Modèle Updated 2026-04
World Model
Definition
A World Model is an AI model that builds an internal representation of the physical world to understand and predict events.
See also in the glossary
G
Generative AI
Generative AI refers to artificial intelligence systems capable of creating original content: text, images, video, audio, code.
D
Deep Learning
Deep Learning is a subset of Machine Learning using multi-layered neural networks to learn complex representations from raw data.
A
AI Reasoning
AI reasoning refers to a model's ability to break down a problem into logical steps to reach a conclusion, rather than answering instinctively.
T
Text-to-Video
Text-to-Video generates videos from text descriptions using generative AI.
Tools that use world model
Frequently Asked Questions
Is Sora a World Model?
Partially. Sora understands basic physics (gravity, reflections, fluids) but doesn't have complete world understanding. OpenAI describes it as a 'world simulator'.
What are World Models used for?
Robotics (understanding physical environment), autonomous driving (predicting other vehicles), and video generation (realistic physics).
What is a world model in AI?
A world model is an internal, learned representation of how an environment works, letting an AI predict what happens next from its current state and actions. Instead of reacting only to raw inputs, the system simulates plausible futures. This idea underpins model-based reinforcement learning, robotics and modern video generators, where the model captures dynamics like motion, physics and object permanence.
How does a world model differ from a large language model?
A large language model predicts the next token in text and excels at language tasks. A world model predicts the next state of an environment, often visual or physical, capturing dynamics like motion and collisions. They overlap: video generators like Sora and Genie blend both ideas. The key difference is what they model, sequences of words versus how a world evolves over time through actions.

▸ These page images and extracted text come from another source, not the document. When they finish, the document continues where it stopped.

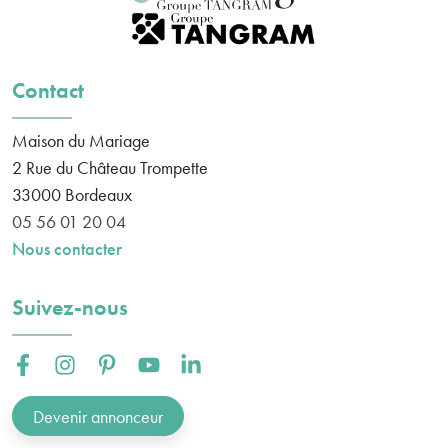
Contact
Maison du Mariage
2 Rue du Château Trompette
33000
Bordeaux
05 56 01 20 04
Nous contacter
Suivez-nous
Facebook :
Instagram :
Pinterest :
Youtube :
Linkedin :
Devenir annonceur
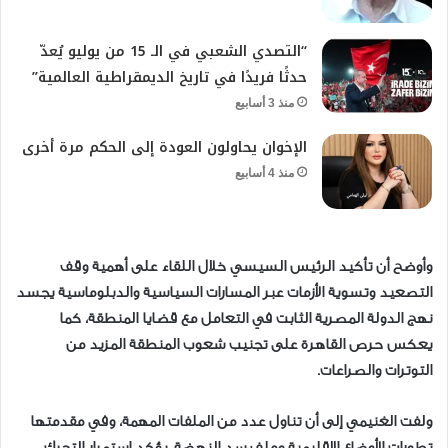
“التصدي الشعبي في الـ 15 من يوليو يُعدّ
حدثًا فريدًا في تاريخ الديمقراطية العالمية”
منذ 3 أسابيع
الإخوان يحاولون العودة إلى الحكم مرة أخرى
منذ 4 أسابيع
وأوضح أن تأكيد الرئيس السيسي خلال اللقاء على أهمية وقف
التصعيد وتسوية الأزمات عبر المسارات السياسية والدبلوماسية يجسد
نهج الدولة المصرية الثابت في التعامل مع قضايا المنطقة، كما
يعكس حرص القاهرة على تجنيب شعوب المنطقة المزيد من
التوترات والصراعات.
ولفت الغنيمي إلى أن تناول عدد من الملفات المهمة، وفي مقدمتها
تطورات الأوضاع الإقليمية وملف سد النهضة، يؤكد استمرار التحرك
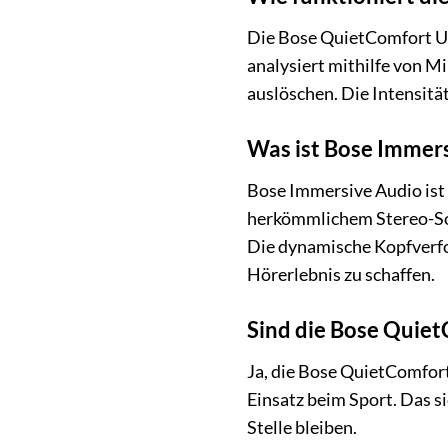
Die Bose QuietComfort Ult
analysiert mithilfe von M
auslöschen. Die Intensit
Was ist Bose Immer
Bose Immersive Audio ist e
herkömmlichem Stereo-Soun
Die dynamische Kopfverfol
Hörerlebnis zu schaffen.
Sind die Bose Quiet
Ja, die Bose QuietComfort
Einsatz beim Sport. Das 
Stelle bleiben.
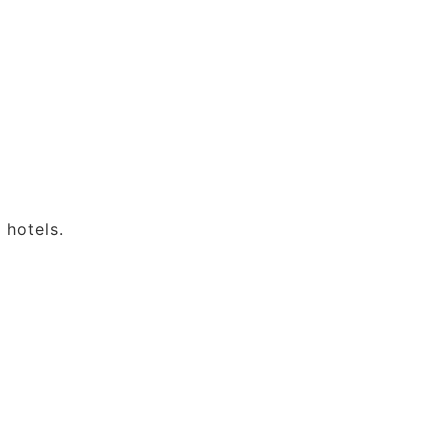
 hotels.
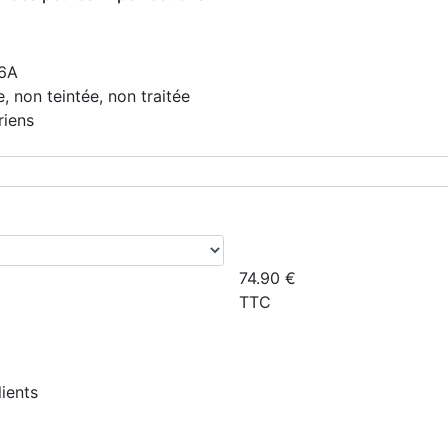
 6A
e, non teintée, non traitée
riens
74.90
€
TTC
lients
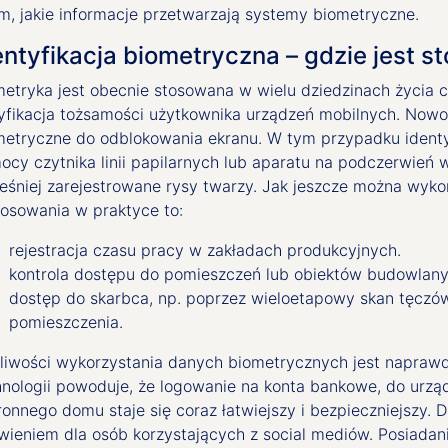
ym, jakie informacje przetwarzają systemy biometryczne.
entyfikacja biometryczna – gdzie jest 
metryka jest obecnie stosowana w wielu dziedzinach życia c
yfikacja tożsamości użytkownika urządzeń mobilnych. Now
metryczne do odblokowania ekranu. W tym przypadku identy
cy czytnika linii papilarnych lub aparatu na podczerwień 
eśniej zarejestrowane rysy twarzy. Jak jeszcze można wyk
tosowania w praktyce to:
rejestracja czasu pracy w zakładach produkcyjnych.
kontrola dostępu do pomieszczeń lub obiektów budowlanyc
dostęp do skarbca, np. poprzez wieloetapowy skan tęczó
pomieszczenia.
liwości wykorzystania danych biometrycznych jest napraw
hnologii powoduje, że logowanie na konta bankowe, do urz
ronnego domu staje się coraz łatwiejszy i bezpieczniejszy.
wieniem dla osób korzystających z social mediów. Posiadani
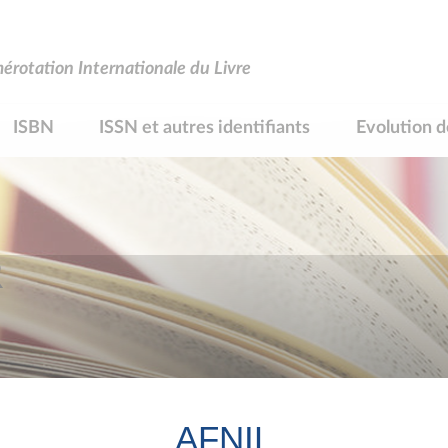
rotation Internationale du Livre
ISBN
ISSN et autres identifiants
Evolution d
R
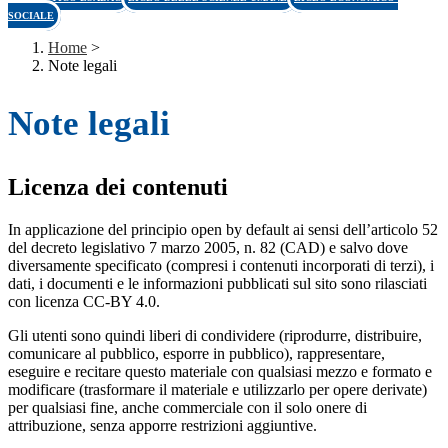
SOCIALE
Home
>
Note legali
Note legali
Licenza dei contenuti
In applicazione del principio open by default ai sensi dell’articolo 52
del decreto legislativo 7 marzo 2005, n. 82 (CAD) e salvo dove
diversamente specificato (compresi i contenuti incorporati di terzi), i
dati, i documenti e le informazioni pubblicati sul sito sono rilasciati
con licenza CC-BY 4.0.
Gli utenti sono quindi liberi di condividere (riprodurre, distribuire,
comunicare al pubblico, esporre in pubblico), rappresentare,
eseguire e recitare questo materiale con qualsiasi mezzo e formato e
modificare (trasformare il materiale e utilizzarlo per opere derivate)
per qualsiasi fine, anche commerciale con il solo onere di
attribuzione, senza apporre restrizioni aggiuntive.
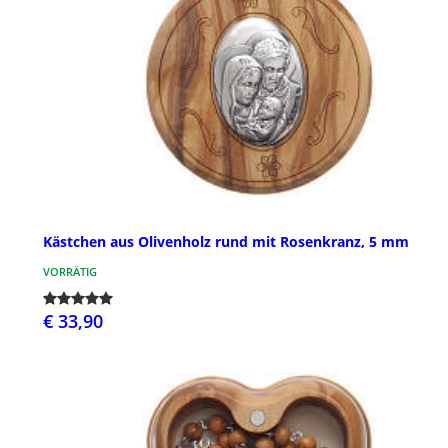
Kästchen aus Olivenholz rund mit Rosenkranz, 5 mm
VORRÄTIG
€ 33,90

What are some examples of AI world models?
Notable examples include DeepMind's Dreamer, which learns to act by imagining outcomes inside a learned model, and Genie, which generates playable, interactive environments from images or text. OpenAI's Sora is described as a world simulator for video. Yann LeCun's JEPA family learns abstract predictive representations rather than pixels. Together they show world models spanning robotics, gaming, video and research.
How do world models help AI agents plan?
An agent with a world model can imagine the consequences of actions before taking them, mentally rolling out possible futures and choosing the path with the best outcome. This is called planning in latent space. Because the agent rehearses inside its model instead of the real world, it learns faster and more safely. Dreamer-style systems use exactly this loop to master control tasks efficiently.

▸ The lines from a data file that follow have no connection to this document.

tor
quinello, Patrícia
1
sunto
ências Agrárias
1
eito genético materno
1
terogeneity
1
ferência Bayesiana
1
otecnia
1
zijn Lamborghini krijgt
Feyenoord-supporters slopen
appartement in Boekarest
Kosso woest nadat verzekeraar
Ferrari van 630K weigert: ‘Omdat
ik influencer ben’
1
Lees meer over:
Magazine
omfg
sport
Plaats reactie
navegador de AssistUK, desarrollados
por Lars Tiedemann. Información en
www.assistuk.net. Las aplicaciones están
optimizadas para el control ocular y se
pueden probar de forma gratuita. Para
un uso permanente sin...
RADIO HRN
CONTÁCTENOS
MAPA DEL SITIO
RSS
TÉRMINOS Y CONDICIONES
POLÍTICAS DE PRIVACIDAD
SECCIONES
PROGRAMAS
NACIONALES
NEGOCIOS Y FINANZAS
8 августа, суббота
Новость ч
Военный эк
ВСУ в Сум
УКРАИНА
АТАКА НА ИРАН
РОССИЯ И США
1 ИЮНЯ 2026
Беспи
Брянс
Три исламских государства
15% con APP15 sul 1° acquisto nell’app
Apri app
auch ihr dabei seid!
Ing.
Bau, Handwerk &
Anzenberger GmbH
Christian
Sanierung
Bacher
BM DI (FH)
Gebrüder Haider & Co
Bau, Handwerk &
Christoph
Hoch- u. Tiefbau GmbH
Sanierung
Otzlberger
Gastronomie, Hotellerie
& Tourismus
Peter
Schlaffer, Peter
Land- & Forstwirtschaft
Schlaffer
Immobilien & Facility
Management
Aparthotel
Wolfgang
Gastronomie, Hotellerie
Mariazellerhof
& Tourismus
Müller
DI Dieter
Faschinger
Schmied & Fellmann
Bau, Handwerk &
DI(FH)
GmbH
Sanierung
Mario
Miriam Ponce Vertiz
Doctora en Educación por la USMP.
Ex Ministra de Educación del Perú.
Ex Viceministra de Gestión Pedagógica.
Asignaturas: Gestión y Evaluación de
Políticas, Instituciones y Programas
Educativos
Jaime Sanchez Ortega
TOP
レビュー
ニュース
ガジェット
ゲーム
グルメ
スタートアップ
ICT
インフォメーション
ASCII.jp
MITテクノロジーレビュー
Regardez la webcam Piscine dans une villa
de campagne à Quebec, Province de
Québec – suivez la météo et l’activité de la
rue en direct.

Why are world models important for robotics?
Robots act in a physical world where real trial and error is slow, costly and risky. A world model lets a robot predict how objects move, fall or resist, so it can plan grasps and motions inside simulation before acting. This reduces real-world data needs and improves safety. It also helps the robot generalise to new situations by reasoning about physics rather than memorising fixed responses.
What is the difference between a world model and a simulator?
A traditional simulator is hand-coded by engineers with explicit physics rules. A world model is learned from data, inferring the rules of an environment by observing it. This makes world models more flexible for messy, real situations a human could not fully script, but also less precise and harder to verify. Many modern systems combine both, using learned models where hand-written physics falls short.
What are the limitations of current world models?
Today's world models still struggle with consistency over long horizons, often drifting into impossible physics, vanishing objects or broken cause and effect. Video systems like Sora can mishandle complex interactions or object permanence. They are expensive to train, hard to interpret, and may learn surface patterns rather than true physical understanding. Reliable long-term planning and faithful real-world dynamics remain open research challenges.
Are world models a path toward more general AI?
Many researchers think so. Figures like Yann LeCun argue that learning a predictive world model is essential for common sense and reasoning, since humans understand the world by anticipating it. By grounding AI in how environments behave rather than only in text, world models could enable agents that plan, adapt and act reliably. They are widely seen as a key building block toward more capable, general systems.